-- Opening Marker --

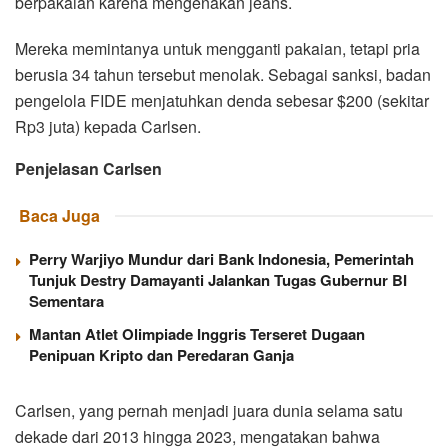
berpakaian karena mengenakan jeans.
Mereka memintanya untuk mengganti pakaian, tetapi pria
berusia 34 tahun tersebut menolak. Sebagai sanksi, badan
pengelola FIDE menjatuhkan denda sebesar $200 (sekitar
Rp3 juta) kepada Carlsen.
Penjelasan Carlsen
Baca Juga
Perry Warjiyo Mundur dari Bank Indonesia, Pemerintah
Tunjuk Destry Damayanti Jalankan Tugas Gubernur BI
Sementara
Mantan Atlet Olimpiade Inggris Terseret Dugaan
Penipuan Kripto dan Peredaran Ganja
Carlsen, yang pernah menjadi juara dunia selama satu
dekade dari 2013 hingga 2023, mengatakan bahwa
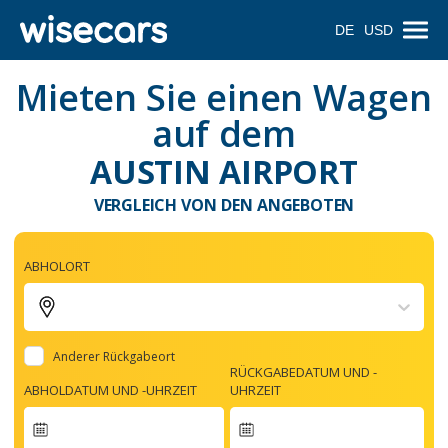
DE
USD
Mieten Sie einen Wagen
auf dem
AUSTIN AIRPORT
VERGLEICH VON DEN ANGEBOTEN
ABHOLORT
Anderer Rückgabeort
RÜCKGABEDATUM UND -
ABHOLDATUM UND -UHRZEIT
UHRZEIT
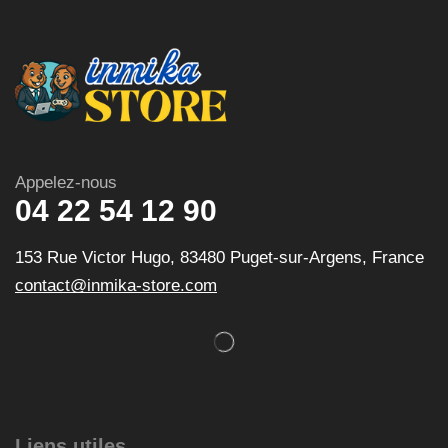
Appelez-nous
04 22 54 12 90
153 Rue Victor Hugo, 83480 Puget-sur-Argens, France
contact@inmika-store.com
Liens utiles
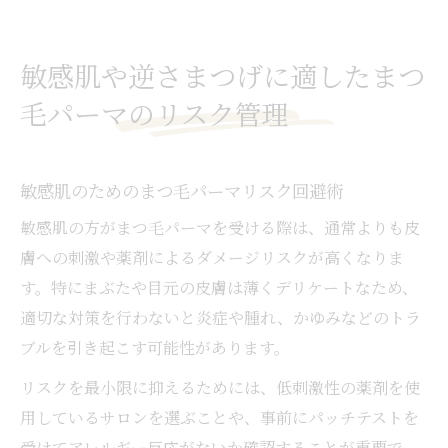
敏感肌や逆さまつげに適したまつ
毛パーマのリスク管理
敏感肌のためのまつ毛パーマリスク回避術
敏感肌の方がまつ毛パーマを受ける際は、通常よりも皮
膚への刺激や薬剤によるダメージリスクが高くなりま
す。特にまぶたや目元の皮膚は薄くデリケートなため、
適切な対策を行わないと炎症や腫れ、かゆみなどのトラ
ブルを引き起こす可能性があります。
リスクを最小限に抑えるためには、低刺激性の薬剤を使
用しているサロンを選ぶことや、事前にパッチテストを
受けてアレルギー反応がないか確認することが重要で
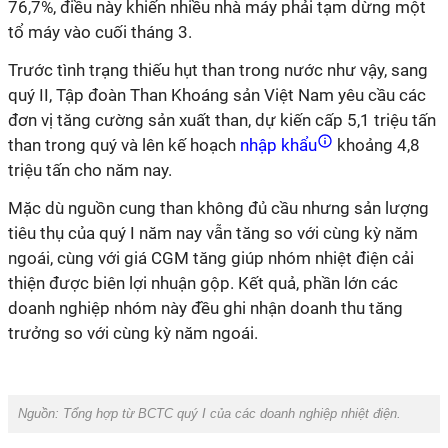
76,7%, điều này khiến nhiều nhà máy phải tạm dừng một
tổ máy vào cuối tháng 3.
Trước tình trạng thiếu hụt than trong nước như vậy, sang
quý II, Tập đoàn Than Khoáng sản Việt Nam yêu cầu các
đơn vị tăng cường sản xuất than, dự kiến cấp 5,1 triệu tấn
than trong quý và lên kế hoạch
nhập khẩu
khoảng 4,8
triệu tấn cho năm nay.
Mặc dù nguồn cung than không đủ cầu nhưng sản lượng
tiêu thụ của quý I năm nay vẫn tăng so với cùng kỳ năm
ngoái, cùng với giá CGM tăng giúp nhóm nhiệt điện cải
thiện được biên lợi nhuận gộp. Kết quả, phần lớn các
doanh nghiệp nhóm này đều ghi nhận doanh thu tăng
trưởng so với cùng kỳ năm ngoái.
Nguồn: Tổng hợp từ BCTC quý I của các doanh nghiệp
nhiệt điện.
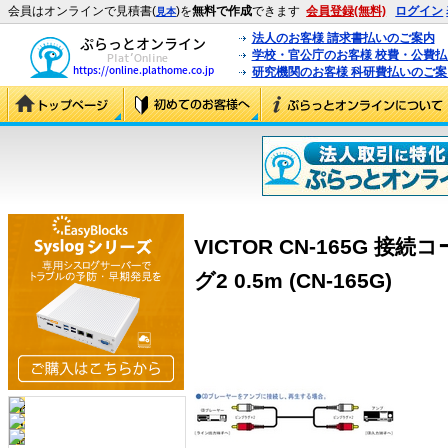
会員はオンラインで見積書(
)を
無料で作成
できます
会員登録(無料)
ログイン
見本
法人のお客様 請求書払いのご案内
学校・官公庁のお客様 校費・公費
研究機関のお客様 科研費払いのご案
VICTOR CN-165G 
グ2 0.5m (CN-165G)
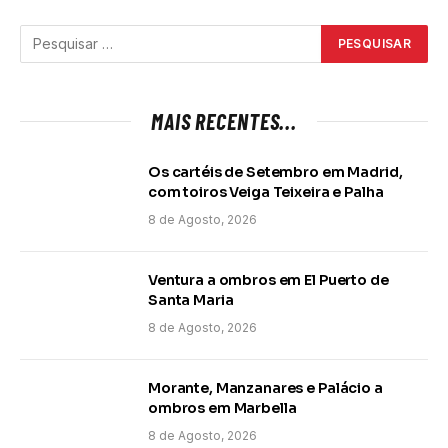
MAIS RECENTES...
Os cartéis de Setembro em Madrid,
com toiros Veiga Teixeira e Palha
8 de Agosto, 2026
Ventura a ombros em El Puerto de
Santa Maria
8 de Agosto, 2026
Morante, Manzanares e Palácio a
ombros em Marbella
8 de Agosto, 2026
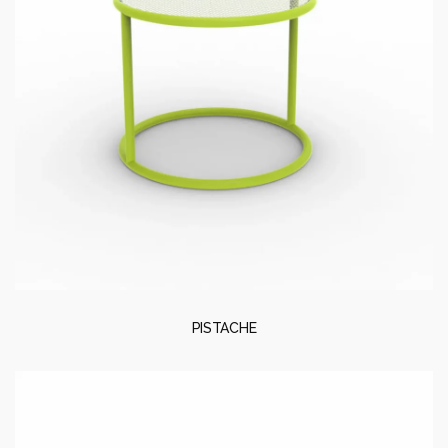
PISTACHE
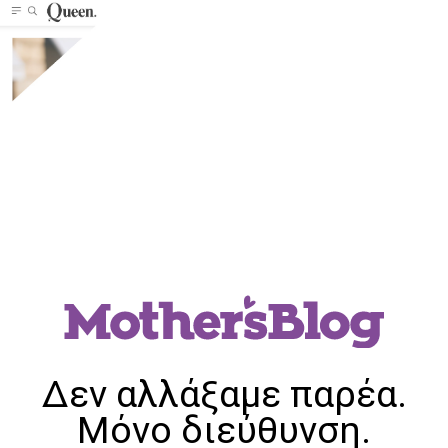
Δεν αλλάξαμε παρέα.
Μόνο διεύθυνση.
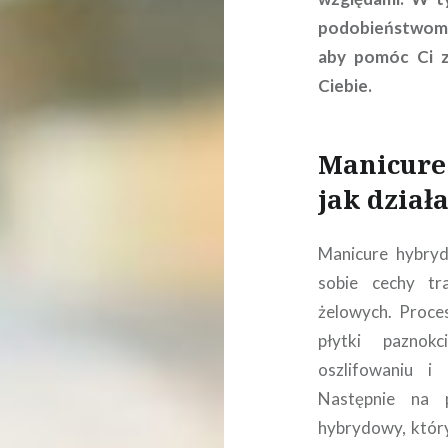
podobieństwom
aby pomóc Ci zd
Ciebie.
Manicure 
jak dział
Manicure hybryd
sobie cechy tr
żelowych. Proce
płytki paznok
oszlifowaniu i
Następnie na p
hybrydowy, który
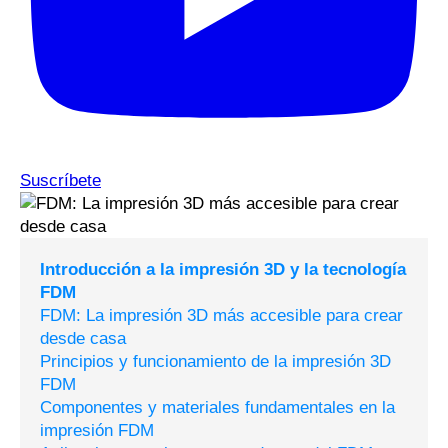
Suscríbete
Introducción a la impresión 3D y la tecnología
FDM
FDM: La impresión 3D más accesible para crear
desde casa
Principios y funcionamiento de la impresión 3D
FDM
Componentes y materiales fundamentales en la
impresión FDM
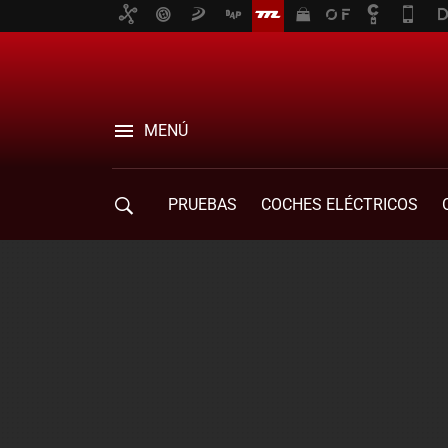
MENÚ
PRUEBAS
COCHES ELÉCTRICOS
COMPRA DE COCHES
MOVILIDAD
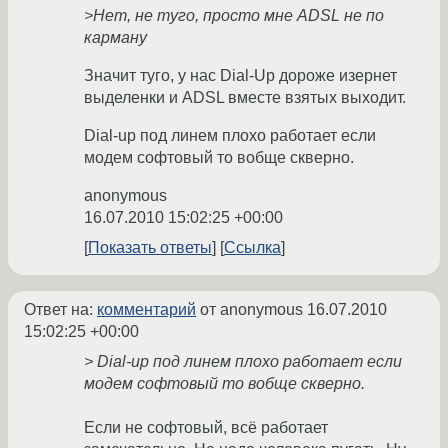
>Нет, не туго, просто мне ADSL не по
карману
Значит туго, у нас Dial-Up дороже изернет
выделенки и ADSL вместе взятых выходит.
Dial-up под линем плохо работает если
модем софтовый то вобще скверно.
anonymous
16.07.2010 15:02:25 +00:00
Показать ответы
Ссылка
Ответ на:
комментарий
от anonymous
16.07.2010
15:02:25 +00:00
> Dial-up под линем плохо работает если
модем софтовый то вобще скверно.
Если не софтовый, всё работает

-- Closing Marker --

__PROBLEM DETAILS__: Above are the entries. Quote exactly the lines from the one bearing "76,7%, điều này" through the one bearing "ngoái, cùng với".

__SOLUTION FOR THIS EXERCISE__:
76,7%, điều này khiến nhiều nhà máy phải tạm dừng một
tổ máy vào cuối tháng 3.
Trước tình trạng thiếu hụt than trong nước như vậy, sang
quý II, Tập đoàn Than Khoáng sản Việt Nam yêu cầu các
đơn vị tăng cường sản xuất than, dự kiến cấp 5,1 triệu tấn
than trong quý và lên kế hoạch
nhập khẩu
khoảng 4,8
triệu tấn cho năm nay.
Mặc dù nguồn cung than không đủ cầu nhưng sản lượng
tiêu thụ của quý I năm nay vẫn tăng so với cùng kỳ năm
ngoái, cùng với giá CGM tăng giúp nhóm nhiệt điện cải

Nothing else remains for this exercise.